## WORK ORDER
From the first line of the material to the line containing "หางาน สมุทรสาหางาน ภูเก็ต", inclusive, write out each line exactly, leaving out the pictures.
*** Opening of RECORDS FOR THE EXERCISE ***
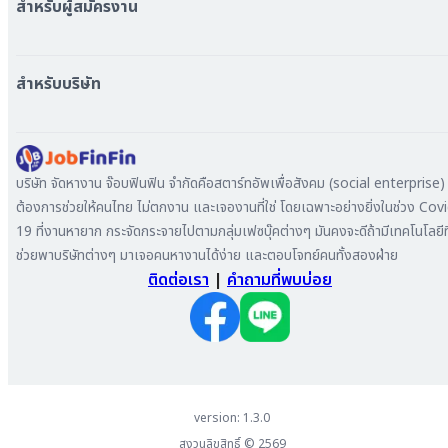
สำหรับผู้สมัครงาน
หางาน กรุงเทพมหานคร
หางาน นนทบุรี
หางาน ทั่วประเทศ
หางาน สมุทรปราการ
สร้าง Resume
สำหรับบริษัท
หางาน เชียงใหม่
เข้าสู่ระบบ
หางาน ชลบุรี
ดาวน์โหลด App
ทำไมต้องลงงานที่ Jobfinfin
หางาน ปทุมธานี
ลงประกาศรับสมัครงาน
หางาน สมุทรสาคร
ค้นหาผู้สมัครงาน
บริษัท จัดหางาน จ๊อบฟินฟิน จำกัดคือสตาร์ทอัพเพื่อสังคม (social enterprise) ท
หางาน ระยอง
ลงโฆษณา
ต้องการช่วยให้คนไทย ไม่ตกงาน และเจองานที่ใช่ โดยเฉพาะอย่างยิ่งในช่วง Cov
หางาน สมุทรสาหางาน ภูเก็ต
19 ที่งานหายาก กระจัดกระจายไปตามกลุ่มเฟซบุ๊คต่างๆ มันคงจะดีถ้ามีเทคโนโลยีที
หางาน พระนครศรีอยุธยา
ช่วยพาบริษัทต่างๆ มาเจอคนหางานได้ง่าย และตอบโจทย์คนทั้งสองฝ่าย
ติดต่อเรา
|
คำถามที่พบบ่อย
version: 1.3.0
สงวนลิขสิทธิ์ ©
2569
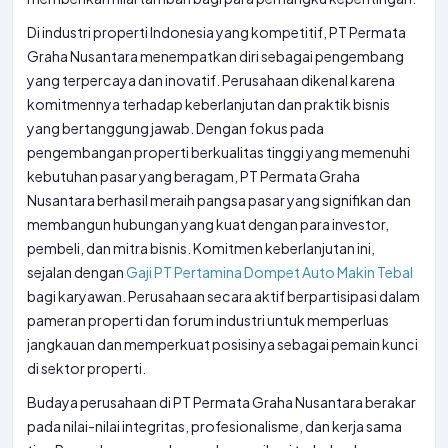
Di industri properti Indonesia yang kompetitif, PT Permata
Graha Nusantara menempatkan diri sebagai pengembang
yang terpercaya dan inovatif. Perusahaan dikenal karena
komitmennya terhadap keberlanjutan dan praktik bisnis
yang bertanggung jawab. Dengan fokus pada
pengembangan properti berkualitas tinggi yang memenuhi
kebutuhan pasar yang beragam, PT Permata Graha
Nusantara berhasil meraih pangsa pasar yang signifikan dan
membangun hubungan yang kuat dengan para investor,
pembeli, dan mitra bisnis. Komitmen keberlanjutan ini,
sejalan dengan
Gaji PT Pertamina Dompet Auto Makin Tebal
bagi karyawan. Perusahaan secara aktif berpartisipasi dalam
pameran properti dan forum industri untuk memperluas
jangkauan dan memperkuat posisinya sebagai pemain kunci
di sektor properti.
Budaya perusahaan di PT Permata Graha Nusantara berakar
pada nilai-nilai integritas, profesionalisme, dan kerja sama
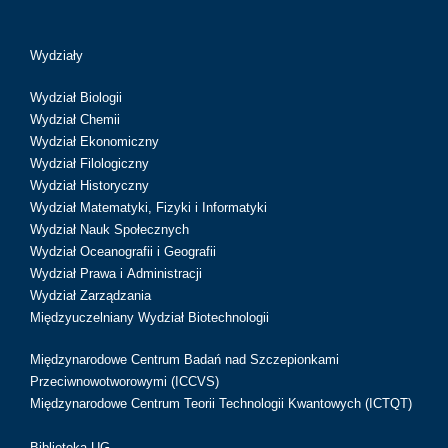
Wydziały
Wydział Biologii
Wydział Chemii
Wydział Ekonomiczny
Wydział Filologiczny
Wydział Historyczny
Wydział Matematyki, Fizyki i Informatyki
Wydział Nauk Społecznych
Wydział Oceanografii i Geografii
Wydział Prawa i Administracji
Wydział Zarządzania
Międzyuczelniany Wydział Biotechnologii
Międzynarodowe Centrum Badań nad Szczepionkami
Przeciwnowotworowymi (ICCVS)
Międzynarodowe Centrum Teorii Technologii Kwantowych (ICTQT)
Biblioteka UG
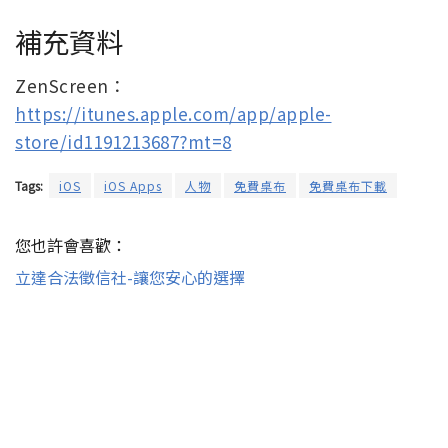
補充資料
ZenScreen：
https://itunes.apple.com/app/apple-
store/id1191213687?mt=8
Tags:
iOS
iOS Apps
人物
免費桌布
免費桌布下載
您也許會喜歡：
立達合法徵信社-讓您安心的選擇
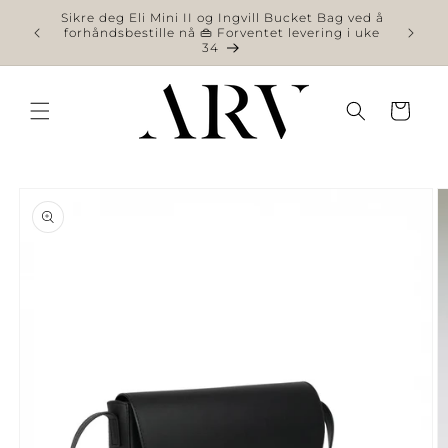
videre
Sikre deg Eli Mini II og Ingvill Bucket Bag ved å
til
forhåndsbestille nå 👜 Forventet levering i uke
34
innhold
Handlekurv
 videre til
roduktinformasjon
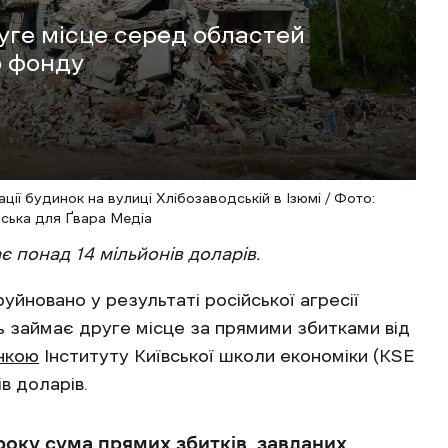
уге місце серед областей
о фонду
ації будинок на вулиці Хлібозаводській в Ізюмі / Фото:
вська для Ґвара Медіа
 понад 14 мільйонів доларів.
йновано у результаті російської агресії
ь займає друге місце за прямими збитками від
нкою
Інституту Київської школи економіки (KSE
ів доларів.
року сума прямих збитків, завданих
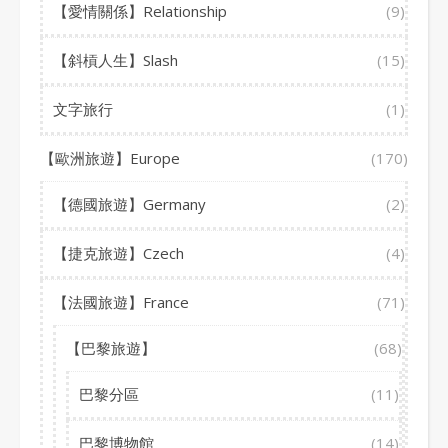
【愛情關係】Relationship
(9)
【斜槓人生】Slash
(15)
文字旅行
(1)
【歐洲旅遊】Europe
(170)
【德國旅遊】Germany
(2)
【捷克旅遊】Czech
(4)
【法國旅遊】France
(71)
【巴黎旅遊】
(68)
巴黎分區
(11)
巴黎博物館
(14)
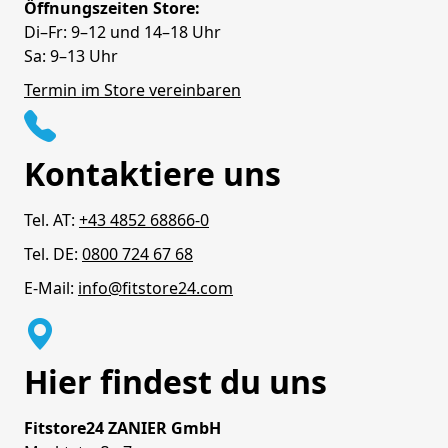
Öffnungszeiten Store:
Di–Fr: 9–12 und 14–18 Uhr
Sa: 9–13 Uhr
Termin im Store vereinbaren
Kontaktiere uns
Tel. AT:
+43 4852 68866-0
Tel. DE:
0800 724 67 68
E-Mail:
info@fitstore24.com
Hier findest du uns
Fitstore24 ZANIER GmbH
*** Close of RECORDS FOR THE EXERCISE ***
## FINISHED EXERCISE
สำหรับผู้สมัครงาน
หางาน กรุงเทพมหานคร
หางาน นนทบุรี
หางาน ทั่วประเทศ
หางาน สมุทรปราการ
สร้าง Resume
สำหรับบริษัท
หางาน เชียงใหม่
เข้าสู่ระบบ
หางาน ชลบุรี
ดาวน์โหลด App
ทำไมต้องลงงานที่ Jobfinfin
หางาน ปทุมธานี
ลงประกาศรับสมัครงาน
หางาน สมุทรสาคร
ค้นหาผู้สมัครงาน
บริษัท จัดหางาน จ๊อบฟินฟิน จำกัดคือสตาร์ทอัพเพื่อสังคม (social enterprise) ท
หางาน ระยอง
ลงโฆษณา
ต้องการช่วยให้คนไทย ไม่ตกงาน และเจองานที่ใช่ โดยเฉพาะอย่างยิ่งในช่วง Cov
หางาน สมุทรสาหางาน ภูเก็ต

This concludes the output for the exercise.